Requirement – Where does the word "Italiene" appear in the entries below? Copy each line that holds it.

Dataset extract –
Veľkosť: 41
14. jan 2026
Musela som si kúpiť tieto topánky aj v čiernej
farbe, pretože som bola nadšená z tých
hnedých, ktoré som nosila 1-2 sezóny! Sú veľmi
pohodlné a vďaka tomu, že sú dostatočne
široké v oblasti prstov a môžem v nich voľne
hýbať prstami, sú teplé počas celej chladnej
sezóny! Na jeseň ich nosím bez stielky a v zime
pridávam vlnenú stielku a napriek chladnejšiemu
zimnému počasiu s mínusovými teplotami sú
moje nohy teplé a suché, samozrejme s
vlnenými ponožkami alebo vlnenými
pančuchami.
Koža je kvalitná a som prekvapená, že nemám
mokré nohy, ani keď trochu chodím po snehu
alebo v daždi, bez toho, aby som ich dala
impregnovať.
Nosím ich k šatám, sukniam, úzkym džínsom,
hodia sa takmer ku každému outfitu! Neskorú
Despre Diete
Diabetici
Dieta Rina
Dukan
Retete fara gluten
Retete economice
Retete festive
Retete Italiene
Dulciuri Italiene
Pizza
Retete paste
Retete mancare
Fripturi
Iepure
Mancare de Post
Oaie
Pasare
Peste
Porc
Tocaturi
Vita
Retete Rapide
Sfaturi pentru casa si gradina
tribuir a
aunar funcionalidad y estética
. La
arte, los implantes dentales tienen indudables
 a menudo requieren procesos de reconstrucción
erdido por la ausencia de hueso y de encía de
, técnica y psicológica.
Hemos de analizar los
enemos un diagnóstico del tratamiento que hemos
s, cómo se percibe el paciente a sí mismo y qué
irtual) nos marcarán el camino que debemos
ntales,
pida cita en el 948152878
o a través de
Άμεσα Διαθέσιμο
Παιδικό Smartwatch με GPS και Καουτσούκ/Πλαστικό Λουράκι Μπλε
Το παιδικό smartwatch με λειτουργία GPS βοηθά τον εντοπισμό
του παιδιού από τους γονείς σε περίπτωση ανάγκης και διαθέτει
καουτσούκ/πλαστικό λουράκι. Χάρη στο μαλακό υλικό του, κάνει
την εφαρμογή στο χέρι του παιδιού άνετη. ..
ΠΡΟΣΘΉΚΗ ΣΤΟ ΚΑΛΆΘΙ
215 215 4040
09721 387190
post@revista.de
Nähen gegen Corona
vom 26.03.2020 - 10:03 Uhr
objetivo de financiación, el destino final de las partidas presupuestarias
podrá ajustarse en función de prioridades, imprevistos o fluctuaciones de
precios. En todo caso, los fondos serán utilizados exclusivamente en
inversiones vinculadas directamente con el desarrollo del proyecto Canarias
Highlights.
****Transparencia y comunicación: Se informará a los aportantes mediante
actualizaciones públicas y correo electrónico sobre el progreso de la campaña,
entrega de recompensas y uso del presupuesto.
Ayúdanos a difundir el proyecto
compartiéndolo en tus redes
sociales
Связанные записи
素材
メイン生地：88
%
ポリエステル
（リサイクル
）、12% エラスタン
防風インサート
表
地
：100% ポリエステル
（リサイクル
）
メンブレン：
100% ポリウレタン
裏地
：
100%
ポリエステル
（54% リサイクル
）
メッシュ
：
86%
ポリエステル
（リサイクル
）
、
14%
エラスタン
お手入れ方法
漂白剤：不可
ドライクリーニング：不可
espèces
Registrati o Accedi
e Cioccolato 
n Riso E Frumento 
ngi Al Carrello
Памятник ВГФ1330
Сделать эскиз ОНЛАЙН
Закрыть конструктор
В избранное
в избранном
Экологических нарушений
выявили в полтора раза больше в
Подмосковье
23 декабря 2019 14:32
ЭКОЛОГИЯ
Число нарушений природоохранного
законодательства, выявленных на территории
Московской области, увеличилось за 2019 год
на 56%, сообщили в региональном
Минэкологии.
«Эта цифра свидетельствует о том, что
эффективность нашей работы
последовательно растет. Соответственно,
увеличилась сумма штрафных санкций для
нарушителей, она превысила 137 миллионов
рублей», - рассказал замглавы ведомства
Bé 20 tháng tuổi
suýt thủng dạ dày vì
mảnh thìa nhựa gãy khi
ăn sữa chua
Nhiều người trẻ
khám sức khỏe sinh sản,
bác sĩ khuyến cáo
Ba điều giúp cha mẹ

Response to this exercise –
Retete Italiene
Dulciuri Italiene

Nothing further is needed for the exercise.